Il devenait vraiment difficile de ne pas rejoindre l'enfant ; de ne pas accourir pour l'envelopper, le cacher dans ses bras, tenter de le protéger de l'indifférence du monde…

Mais alors, l'enfant mourrait peut-être et elle, certainement.

Ce n'était pas un enfant comme les autres.

Il était un présent trop emballé ; une coulée rouge vermeille sur les premières neiges.

-- Sang ? Fraises ? Encre ?

Lequel, quels fruits ?

Et combien de pages…

C'était beau. C'était fascinant.

C'était bien.

Elle n'avait pas joué sa part de mascarade depuis bientôt un an ; c'était inutile dans ces conditions…

Ils allaient partout et nulle part. Ils étaient tout et personne. Il se disait libre, alors, elle pouvait aussi le prétendre...

Pourtant, elle savait que ce n'était pas normal ; que cela faisait trop de temps. C'était plus que les histoires ne l'accordent.

Il devait l'emmener à la cité interdite depuis tant et tant de mois maintenant…

Mais il refusait d'en parler. Il avait même trouvé une raison.

Elle ne savait plus laquelle.

Peut-être n'avait-elle pas écouté. Peut-être était-elle trop occupée à cacher son coeur. (Même s'il l'avait déjà attrapé, il n'était pas obliger de le savoir.)

Mais lorsque, parfois, sa joie glissait de dessous son propre son masque, devant les autres, il reprenait la bride. Lui, l'horrible monstre, traînant cruellement derrière lui son innocente prisonnière.

C'était clair, non ? C'était évident.

Y voir quoi que se fut d'autre était ridicule.

N'était-ce pas le grand général ?

N'était-ce la pauvre petite vendeuse de lis ?

'Ridicule.'

Alors elle obéissait. Elle redevenait la victime charroyée, et lui l'être malsain, instable, oppressant ; l'idéal cauchemardesque. Ca ne l'embêtait plus maintenant. Elle n'aimait pas trop l'attribution des rôles, mais bon, il était têtu lui aussi. Ce n'était pas grave d'avoir à faire semblait pour les autres lorsqu'ils traversaient une ville. Non ; pas lorsqu'il y avait tant de liberté à la clé…

Et puis lorsqu'elle s'en sentait l'audace elle se rapprochait d'avantage. Mais seule la robe du crépuscule se prêtait à ce jeu.

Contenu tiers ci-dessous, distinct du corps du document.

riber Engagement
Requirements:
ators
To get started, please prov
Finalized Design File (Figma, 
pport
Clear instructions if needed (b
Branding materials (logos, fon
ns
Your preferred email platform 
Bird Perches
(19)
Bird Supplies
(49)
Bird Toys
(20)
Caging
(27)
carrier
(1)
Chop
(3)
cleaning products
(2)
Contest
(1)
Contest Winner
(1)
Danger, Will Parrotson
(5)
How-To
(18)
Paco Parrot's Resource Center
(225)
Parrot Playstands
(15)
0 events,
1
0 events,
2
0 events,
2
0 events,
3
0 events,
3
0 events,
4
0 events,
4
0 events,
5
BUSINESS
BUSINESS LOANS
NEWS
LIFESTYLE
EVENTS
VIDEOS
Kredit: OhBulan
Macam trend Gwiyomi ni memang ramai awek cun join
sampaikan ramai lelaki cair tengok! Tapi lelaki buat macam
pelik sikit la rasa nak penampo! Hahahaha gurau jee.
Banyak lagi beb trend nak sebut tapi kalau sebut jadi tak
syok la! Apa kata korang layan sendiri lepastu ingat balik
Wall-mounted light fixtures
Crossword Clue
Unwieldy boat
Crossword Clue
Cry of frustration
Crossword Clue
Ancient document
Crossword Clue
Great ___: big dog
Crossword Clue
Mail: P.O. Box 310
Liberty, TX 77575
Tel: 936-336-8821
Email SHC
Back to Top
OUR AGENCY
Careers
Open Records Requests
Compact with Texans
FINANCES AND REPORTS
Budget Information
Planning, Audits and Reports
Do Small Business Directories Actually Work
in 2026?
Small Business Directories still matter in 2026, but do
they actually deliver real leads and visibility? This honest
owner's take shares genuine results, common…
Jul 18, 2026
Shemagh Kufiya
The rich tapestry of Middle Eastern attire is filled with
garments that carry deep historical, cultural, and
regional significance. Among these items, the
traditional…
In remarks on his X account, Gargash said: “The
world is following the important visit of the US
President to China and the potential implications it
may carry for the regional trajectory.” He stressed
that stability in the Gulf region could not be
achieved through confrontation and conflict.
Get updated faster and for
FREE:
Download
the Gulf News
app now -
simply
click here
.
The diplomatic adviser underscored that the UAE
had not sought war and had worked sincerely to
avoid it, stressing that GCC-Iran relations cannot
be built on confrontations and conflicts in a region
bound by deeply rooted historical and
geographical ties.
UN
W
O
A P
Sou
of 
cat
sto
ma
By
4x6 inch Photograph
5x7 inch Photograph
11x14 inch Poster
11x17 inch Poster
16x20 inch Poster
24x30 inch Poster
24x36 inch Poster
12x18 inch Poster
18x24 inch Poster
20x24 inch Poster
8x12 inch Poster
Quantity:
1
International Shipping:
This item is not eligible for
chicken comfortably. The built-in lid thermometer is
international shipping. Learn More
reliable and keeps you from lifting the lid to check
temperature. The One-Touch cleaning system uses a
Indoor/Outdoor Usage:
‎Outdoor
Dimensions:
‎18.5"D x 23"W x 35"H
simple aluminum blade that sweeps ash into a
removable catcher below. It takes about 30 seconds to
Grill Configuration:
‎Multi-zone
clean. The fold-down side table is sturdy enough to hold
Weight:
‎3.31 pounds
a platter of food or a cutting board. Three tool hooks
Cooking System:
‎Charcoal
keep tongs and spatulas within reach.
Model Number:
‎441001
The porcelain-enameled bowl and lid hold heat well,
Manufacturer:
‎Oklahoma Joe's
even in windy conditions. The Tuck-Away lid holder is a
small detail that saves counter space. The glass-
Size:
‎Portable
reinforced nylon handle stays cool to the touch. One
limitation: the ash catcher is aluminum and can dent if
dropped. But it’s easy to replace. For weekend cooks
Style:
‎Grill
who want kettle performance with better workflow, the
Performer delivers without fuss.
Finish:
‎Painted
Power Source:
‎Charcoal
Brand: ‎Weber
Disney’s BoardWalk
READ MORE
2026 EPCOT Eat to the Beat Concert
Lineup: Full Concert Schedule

N'était-il pas effrayant ? N'était-ce pas rapide ? La peur était une chose trop dangereuse. Il pouvait la tuer avant qu'elle n'achève sa mission. Ou bien… la refuser. Non ; seule la robe du crépuscule se prêtait à ce jeu…

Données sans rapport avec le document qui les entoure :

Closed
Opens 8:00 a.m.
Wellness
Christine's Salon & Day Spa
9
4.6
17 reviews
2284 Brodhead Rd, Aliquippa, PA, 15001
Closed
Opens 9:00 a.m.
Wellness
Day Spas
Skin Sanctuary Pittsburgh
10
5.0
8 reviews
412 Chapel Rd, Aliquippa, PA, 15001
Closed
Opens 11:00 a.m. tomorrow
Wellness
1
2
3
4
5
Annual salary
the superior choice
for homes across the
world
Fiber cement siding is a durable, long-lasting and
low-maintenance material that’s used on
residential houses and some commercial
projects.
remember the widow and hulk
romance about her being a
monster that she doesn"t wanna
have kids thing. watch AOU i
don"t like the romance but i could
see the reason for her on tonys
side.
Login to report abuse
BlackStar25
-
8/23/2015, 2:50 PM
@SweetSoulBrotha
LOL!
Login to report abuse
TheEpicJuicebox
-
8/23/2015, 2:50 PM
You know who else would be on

(Mensonge. N'est-ce pas ?)

C'était ennuyeux. Elle avait, semblait-il, déjà oublié comment mentir. (Se mentir. Se mentir.)

La seule raison qu'il lui restait vraiment et justifiait ce voyage nocturne où il était si pur, était qu'alors, il lui appartenait un peu… Dans ces instants, elle n'avait pas à craindre de se dévoiler, car c'était de lui qu'il s'agissait, et non d'elle. Bref répit pour la cetra, il était simple de garder le cap avec ces oasis où l'âme d'une étoile voyait glisser ses masques et essayait de respirer avant de replonger dans l'abîme.

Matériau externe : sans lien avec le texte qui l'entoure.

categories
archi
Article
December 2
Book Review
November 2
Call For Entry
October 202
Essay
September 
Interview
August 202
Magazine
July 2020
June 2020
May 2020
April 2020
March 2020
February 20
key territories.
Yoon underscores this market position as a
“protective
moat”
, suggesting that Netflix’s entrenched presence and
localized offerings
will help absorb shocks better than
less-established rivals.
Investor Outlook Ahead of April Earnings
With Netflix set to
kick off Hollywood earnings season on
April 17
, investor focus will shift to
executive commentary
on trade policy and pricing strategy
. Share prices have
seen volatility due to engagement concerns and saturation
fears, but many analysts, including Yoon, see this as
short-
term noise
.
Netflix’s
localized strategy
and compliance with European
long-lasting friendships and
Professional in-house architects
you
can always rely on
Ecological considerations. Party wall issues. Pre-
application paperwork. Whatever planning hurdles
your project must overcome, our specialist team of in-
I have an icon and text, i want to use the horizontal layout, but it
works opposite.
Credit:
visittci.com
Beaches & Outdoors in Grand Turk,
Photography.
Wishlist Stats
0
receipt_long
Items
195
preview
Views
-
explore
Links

Seule la robe du crépuscule se prêtait à ce jeu…

Ces moments secrets n'étaient qu'à elle. Ils ne le concernaient pas assez pour qu'il les sache...

Elle le caressait d'un regard minutieux, puis approchait sa main du visage. A chaque fois, l'interdit la traversait comme un frisson. Mais… qui l'avait placé ?

Elle approcha le poignet de ses lèvres et ferma lentement les yeux, aussi chancelante que ferme sur ses pieds. C'était devenu une sorte de drogue et elle en était plus qu'ivre. Ivre de son enfant et totalement, incroyablement jalouse...

Elle approcha son poignet de ses lèvres et ferma lentement les yeux.

Oui ces lèvres...

Elles... Elles semblaient retenir des larmes muettes, tout en se moquant de la couleur du monde. Elles parlaient de prédation meurtrière mais elles scellaient des promesses dorées.

Elles étaient pourtant roses. Si simples et si pales. Elles étaient probablement chaudes ; son souffle sur son poignet ne la brûlait-il pas ? Ces lèvres devaient être immensément douces. Puisque sa bouche refoulait et gardait ses rêves. Ces lèvres, aucun doute, ne demandaient qu'à être caressées. C'était certain.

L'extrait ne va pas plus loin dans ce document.